The article discusses the inconsistency in this statement - China is a leader in high technology; not only manufacturing but in design and development:

"China has a thriving information technology industry and claims to have 221 million Internet users — equal to the U.S. as the most in the world.

"I'd like to urge some people in the U.S. not to be paranoid," Qin said. "They should do more to contribute to mutual understanding, trust and friendship between the U.S. and China."

China denies hacking into US computers

U.S. Congressional Systems Targeted for Chinese Dissident Info - Maybe

Two U.S. congressmen have gone public accusing China as the source of intrusions into their computer systems searching for information on Chinese dissidents.

"Two congressmen, both longtime critics of Beijing's record on human rights, said the compromised computers contained information about political dissidents from around the world. One of the lawmakers said he'd been discouraged from disclosing the computer attacks by other U.S. officials.

"Rep. Frank Wolf, R-Va., said four of his computers were compromised beginning in 2006. New Jersey Rep. Chris Smith, a senior Republican on the House Foreign Affairs Committee, said two of the computers at his global human rights subcommittee were attacked in December 2006 and March 2007.

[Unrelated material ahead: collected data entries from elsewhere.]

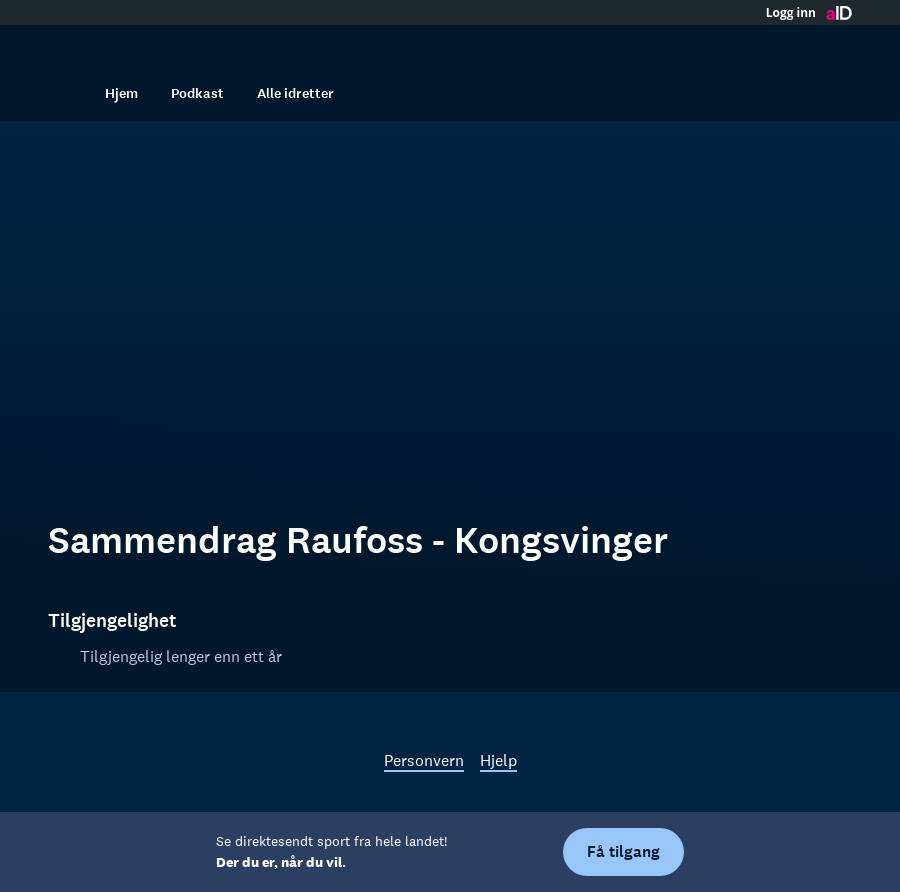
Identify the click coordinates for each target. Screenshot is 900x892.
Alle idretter (295, 93)
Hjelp (498, 760)
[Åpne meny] (832, 45)
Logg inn (791, 13)
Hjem (121, 93)
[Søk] (68, 93)
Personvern (424, 760)
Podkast (197, 93)
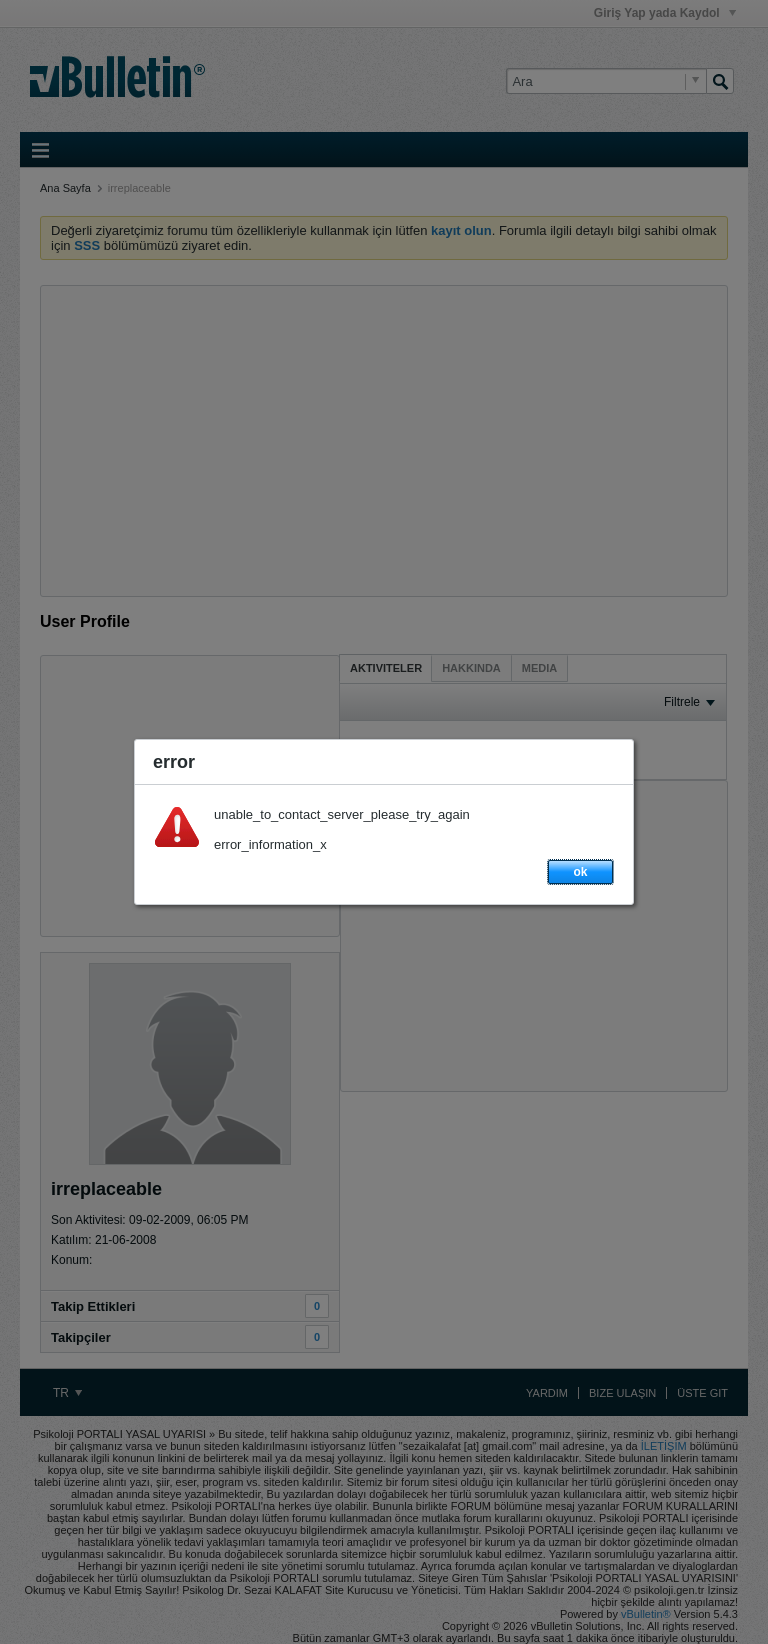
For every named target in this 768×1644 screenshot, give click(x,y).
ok (580, 872)
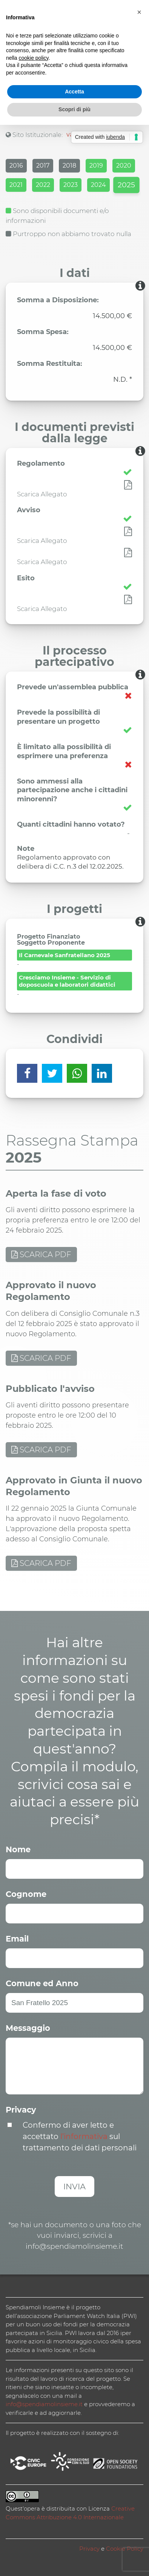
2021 (16, 184)
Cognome (26, 1894)
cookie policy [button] (33, 58)
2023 (70, 184)
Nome (18, 1849)
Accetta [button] (74, 92)
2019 (96, 165)
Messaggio (28, 2028)
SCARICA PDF (41, 1254)
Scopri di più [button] (74, 109)
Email (17, 1939)
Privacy (21, 2110)
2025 (126, 184)
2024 (98, 184)
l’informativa (84, 2136)
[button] (139, 12)
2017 (42, 165)
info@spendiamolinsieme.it (44, 2404)
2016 (16, 165)
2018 (69, 165)
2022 (43, 184)
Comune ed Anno (42, 1983)
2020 (123, 165)
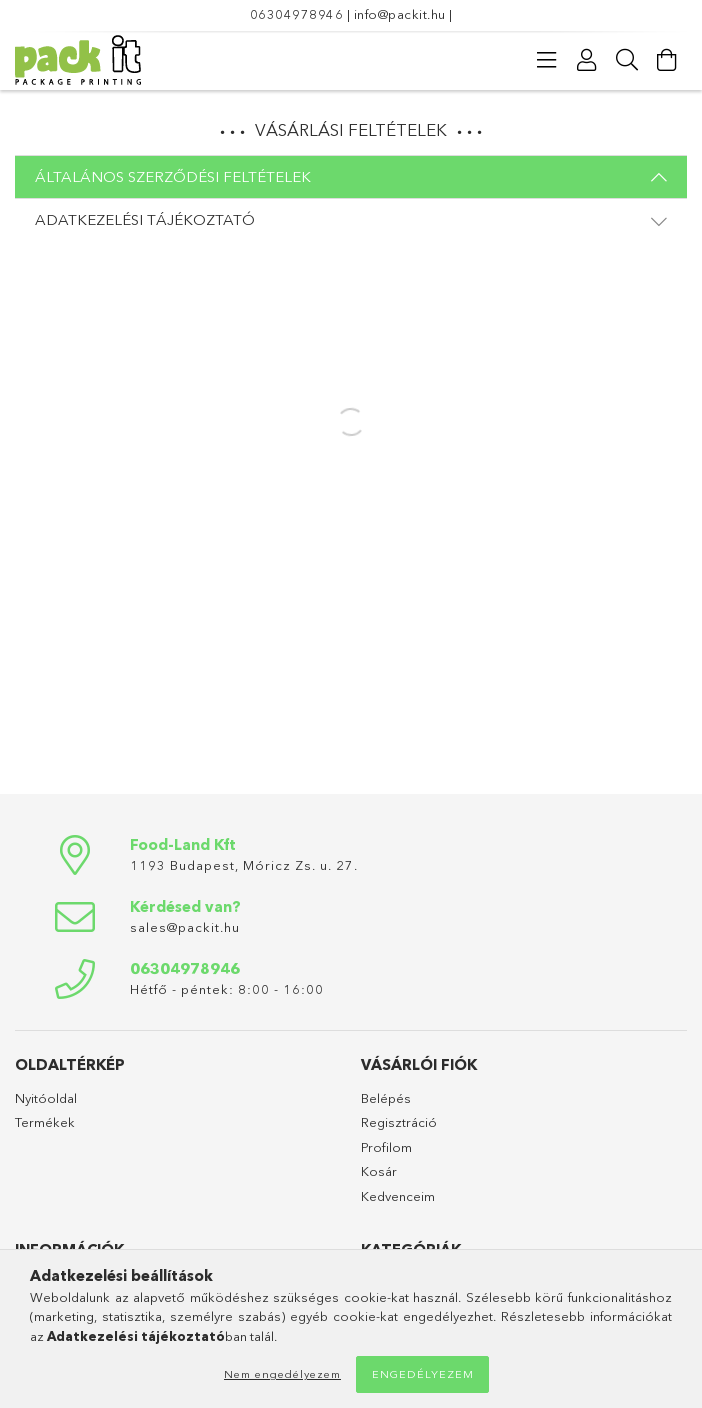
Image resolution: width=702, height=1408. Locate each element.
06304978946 (297, 14)
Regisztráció (399, 1122)
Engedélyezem (423, 1374)
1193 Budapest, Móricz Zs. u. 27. (244, 865)
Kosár (379, 1171)
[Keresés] (627, 60)
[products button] (547, 60)
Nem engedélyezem (282, 1374)
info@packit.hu (400, 14)
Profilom (386, 1147)
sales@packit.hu (185, 927)
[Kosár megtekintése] (667, 60)
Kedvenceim (398, 1196)
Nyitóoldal (46, 1098)
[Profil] (587, 60)
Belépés (386, 1098)
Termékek (45, 1122)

"Wolf said that following one of the attacks, a car with license plates belonging to Chinese officials went to the home of a dissident in Fairfax County, Va., outside Washington and photographed it."

The article discusses other potential intrusions in the US government systems from China and attempts by investigators to keep the attacks secret:

"Wolf said the FBI had told him that computers of other House members and at least one House committee had been accessed by sources working from inside China. The Virginia Republican suggested that Senate computers could have been attacked as well.

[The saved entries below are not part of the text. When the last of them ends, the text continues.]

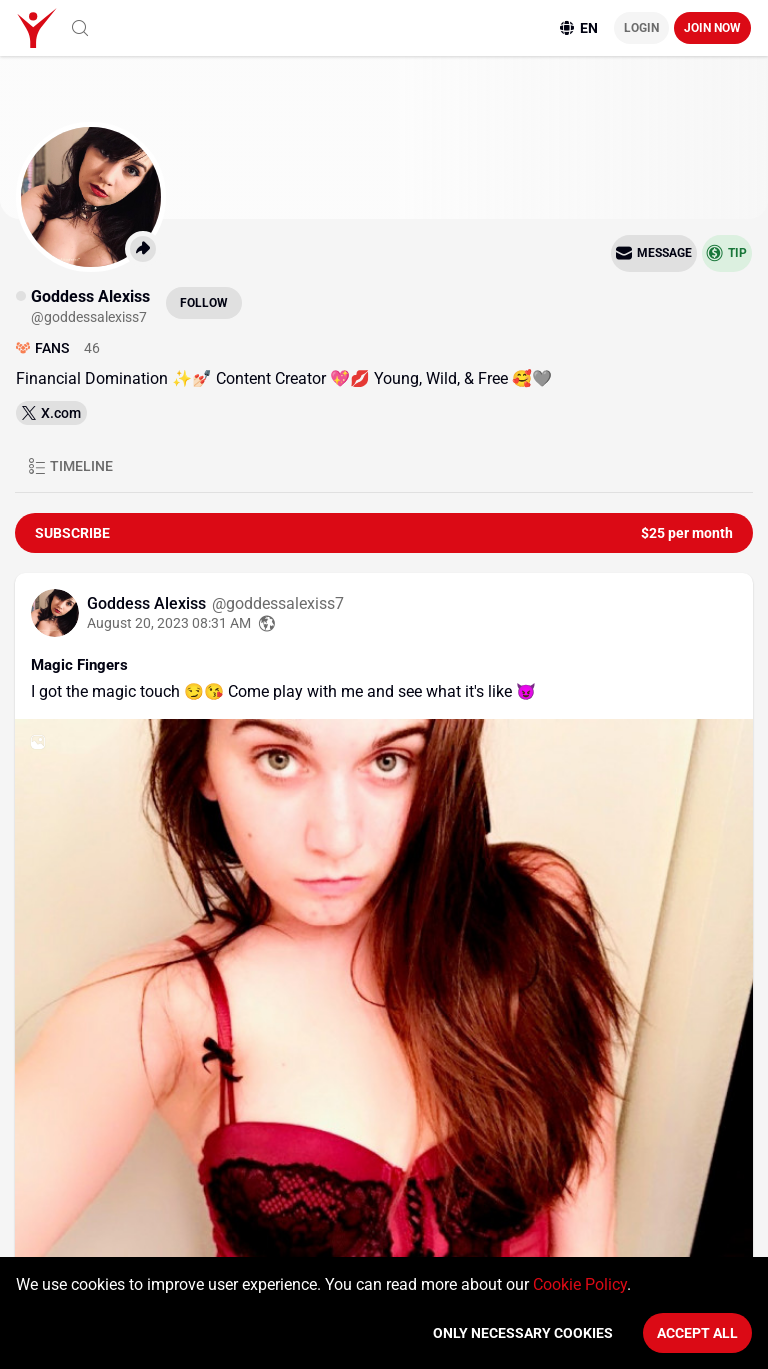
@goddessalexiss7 (278, 598)
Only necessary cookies (523, 1333)
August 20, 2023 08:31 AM (169, 619)
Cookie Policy (580, 1284)
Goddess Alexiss (148, 598)
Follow (204, 298)
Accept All (697, 1333)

"He said the hacking of computers in his Capitol Hill office began in August 2006, that he had known about it for a long time and that he had been discouraged from disclosing it by people in the U.S. government he refused to identify.

"The problem has been that no one wants to talk about this issue," he said. "Every time I've started to do something I've been told 'You can't do this.' A lot of people have made it very, very difficult."

"The FBI and the White House declined to comment.

"The Bush administration has been increasingly reluctant publicly to discuss or acknowledge cyber attacks, especially ones traced to China."

Other articles have been published discussing the lack of specific evidence that the source of these attacks is actually China and discusses the difficulty in determining both source and motive.

Lawmakers say Capitol computers hacked by Chinese

Weak Evidence Links Congressmen's Cyber-attacks to China

Thursday, June 12, 2008

Mandate Extended for the European Network and Information Security Agency

The European Network and Information Security Agency (ENISA) will release a media statement tomorrow announcing the extension of its mandate through 2012.

Mr. Andrea Pirotti, Executive Director of ENISA, stated:
“Network and information security is crucial for the European economy. The need for secure networks, systems and services will certainly not suddenly disappear in 2012. Following the EU parliamentary elections in 2009 and the establishment of a new European Commission, this extension allows for the necessary time to reflect thoroughly upon the activities of ENISA 'post-2012'. Network and information security touches business and the daily lives of citizens in Europe. It consequently needs constant reinforcement to keep up with the evolving threats landscape.”